- Central bank offers $1 billion in contracts to curb rally
- Real briefly trims loss as Meirelles named finance minister
Brazil’s real led losses among its major global peers after the central bank’s efforts to weaken the currency overshadowed the Senate’s decision to suspend President Dilma Rousseff from office amid a widening corruption scandal.
The real halted a two-day rally as the monetary authority sold 20,000 in reverse swaps, a move equivalent to buying $1 billion in the futures market. The sale overshadowed the Senate vote to push forward with an impeachment trial on allegations Rousseff illegally doctored fiscal accounts to mask the size of the budget deficit. The currency briefly trimmed part of its slide as Brazil’s new acting President Michel Temer appointed Henrique Meirelles, a former Wall Street banker, to head his economic team.
“All this optimism with the impeachment vote would probably cause the currency to advance to a level the central bank is not comfortable with,” said Camila Abdelmalack, the chief economist at brokerage CM Capital Markets in Sao Paulo. “That’s why it had to act to hold the real down.”
The real has climbed the most among about 150 currencies worldwide this year on bets that a new government would pull Latin America’s largest economy out of its worst recession in a century and revive the nation’s finances. While the rally was a sign of confidence by investors, it also added to concern that the nation’s exports could be hampered. That’s propelled the central bank to limit the currency’s appreciation, by selling $41.8 billion in reverse swaps since March 21.

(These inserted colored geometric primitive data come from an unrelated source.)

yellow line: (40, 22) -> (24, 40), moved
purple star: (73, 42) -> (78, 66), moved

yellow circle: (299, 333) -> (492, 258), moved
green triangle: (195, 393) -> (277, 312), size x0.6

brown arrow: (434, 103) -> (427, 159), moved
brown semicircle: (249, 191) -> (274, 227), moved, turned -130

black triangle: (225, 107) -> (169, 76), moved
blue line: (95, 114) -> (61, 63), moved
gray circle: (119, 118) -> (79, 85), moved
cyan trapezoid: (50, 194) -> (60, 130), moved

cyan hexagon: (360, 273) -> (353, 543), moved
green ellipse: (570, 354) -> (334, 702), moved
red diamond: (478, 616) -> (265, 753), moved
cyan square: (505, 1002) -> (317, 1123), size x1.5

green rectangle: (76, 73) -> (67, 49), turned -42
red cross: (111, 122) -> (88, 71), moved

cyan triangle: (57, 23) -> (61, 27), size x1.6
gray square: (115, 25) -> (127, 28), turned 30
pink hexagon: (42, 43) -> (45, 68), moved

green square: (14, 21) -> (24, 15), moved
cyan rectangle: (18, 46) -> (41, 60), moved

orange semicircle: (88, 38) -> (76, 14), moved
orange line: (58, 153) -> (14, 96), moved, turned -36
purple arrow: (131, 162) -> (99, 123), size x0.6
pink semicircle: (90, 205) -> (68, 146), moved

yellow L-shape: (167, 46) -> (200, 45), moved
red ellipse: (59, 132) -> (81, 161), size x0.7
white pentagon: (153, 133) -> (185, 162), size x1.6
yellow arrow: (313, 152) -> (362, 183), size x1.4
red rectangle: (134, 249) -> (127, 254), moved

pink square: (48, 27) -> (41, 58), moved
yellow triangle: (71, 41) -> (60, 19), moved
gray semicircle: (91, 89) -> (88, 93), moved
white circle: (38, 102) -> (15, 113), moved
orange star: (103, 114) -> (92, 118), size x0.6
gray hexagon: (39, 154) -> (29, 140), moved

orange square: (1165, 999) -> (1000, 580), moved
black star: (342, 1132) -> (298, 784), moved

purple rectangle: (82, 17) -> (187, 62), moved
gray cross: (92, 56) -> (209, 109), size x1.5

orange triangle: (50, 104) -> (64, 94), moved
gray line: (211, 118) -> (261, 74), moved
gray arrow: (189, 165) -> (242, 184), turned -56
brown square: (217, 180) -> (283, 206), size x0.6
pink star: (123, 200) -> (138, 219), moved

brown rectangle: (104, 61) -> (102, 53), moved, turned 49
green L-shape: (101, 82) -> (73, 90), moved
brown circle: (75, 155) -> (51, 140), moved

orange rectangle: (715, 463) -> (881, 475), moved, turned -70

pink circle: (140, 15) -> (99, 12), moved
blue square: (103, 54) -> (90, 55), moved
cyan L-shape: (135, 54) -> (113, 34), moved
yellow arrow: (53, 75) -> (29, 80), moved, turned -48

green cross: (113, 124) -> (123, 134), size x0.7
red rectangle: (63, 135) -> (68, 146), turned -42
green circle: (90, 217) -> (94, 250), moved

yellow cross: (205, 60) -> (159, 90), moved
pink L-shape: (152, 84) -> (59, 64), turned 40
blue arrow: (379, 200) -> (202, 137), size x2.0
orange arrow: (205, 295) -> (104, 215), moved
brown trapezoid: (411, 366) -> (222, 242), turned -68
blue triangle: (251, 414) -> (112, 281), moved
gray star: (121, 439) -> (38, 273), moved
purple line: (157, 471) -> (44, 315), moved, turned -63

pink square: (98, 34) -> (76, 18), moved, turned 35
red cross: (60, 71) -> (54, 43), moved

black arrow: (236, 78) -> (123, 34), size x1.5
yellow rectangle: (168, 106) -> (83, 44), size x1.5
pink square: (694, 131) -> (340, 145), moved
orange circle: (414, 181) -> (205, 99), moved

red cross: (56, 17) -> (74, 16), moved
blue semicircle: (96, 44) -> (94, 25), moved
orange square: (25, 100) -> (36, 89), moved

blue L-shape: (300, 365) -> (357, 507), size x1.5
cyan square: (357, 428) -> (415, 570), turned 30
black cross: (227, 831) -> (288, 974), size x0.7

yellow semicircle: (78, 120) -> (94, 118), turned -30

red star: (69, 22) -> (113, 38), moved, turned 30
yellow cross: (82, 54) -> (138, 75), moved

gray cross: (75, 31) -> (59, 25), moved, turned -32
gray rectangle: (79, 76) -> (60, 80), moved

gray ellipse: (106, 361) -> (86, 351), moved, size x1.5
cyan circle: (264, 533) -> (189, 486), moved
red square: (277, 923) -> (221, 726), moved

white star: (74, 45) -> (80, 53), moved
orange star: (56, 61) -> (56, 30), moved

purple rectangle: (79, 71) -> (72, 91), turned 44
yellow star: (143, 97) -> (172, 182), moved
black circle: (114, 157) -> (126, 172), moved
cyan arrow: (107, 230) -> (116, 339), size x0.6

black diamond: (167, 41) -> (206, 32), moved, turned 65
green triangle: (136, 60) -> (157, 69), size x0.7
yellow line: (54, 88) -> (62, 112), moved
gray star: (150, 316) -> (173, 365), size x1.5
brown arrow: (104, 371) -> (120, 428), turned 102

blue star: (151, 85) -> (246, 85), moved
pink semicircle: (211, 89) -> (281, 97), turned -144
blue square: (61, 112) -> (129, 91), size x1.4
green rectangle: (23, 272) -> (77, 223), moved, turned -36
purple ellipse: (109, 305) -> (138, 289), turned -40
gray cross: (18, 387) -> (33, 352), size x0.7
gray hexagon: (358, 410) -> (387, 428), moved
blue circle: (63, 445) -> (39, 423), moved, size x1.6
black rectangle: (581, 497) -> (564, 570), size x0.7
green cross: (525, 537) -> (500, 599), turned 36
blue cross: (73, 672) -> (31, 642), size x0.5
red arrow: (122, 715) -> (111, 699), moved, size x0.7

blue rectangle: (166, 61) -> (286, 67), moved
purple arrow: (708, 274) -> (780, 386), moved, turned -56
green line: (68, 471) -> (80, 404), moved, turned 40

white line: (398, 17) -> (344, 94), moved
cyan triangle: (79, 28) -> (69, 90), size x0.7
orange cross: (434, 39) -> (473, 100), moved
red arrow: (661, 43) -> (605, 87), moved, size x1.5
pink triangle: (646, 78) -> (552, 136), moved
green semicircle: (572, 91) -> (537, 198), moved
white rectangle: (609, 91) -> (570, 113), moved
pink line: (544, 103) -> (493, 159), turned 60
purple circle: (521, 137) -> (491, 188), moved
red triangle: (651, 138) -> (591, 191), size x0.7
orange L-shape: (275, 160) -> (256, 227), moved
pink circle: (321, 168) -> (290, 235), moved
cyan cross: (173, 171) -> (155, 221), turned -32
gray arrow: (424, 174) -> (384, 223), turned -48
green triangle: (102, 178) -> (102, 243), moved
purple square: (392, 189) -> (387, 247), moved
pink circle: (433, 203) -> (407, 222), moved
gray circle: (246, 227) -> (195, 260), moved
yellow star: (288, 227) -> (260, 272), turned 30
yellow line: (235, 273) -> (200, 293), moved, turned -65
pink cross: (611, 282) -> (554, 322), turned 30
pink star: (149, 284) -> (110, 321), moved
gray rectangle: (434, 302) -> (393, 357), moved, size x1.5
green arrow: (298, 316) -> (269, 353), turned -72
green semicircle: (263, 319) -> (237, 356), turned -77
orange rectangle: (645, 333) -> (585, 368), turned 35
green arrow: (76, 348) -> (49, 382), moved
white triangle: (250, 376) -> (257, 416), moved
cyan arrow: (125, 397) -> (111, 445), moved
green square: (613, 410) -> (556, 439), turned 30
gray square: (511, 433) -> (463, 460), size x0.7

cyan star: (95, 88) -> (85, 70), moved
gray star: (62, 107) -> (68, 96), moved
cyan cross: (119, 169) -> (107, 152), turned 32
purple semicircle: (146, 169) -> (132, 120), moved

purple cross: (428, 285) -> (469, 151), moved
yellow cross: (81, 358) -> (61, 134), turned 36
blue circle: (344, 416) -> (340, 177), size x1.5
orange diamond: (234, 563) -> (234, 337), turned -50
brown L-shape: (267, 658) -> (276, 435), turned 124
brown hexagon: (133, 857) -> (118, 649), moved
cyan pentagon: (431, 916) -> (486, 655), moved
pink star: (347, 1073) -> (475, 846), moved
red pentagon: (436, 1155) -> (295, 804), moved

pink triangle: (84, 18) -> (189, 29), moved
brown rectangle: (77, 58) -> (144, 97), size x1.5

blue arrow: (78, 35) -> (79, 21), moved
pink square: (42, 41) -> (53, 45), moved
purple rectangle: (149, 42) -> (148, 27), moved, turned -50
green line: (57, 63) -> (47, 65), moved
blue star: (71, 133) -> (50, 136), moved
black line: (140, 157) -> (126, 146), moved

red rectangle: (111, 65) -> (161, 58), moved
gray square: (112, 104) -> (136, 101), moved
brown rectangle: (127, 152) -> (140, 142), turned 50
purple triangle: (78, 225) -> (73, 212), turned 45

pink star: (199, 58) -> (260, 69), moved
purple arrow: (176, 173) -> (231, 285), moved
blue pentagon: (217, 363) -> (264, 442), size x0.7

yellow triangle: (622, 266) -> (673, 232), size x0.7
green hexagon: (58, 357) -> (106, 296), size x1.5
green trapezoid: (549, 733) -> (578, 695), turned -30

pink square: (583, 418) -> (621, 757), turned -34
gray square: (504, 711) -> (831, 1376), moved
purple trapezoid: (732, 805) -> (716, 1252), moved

The real fell 0.9 percent to 3.4830 per dollar on Thursday, after gaining 1.8 percent in the previous two days. The cost of hedging Brazil’s sovereign debt against losses using five-year credit-default swaps dropped to the lowest since August, while dollar bonds due in 2025 advanced.
The intervention in the currency market was a turnaround in policy after the monetary authority used swaps from June 2013 until March 2015 to help bolster the real, which lost a third of its value last year. The central bank will work to keep the currency from appreciating much past 3.5 per dollar as the change in government lures investors, BNP Paribas said last week. On average, the analysts surveyed by Bloomberg forecast the currency will weaken to 3.82 per dollar this year..
In addition to the central bank’s intervention, the real also fell as some of the world’s largest financial institutions said that the task of fixing what ails Brazil won’t be easy. Shoring up the budget requires the approval of unpopular measures against a backdrop of a very weak economy and rapidly deteriorating labor-market conditions, Alberto Ramos, the chief Latin America economist at Goldman Sachs Group Inc., wrote in a note to clients.
“The political cost of putting the house in order may sometimes be higher than one could even imagine,” said Pablo Jaque Sahr, an investment manager at AGF Security SA in Santiago, whose $104.6 million fixed-income fund focused in Brazil delivered the best performance among 879 peers tracked by Bloomberg. “The question is -- how much of those changes in Brazil would already be factored into prices?”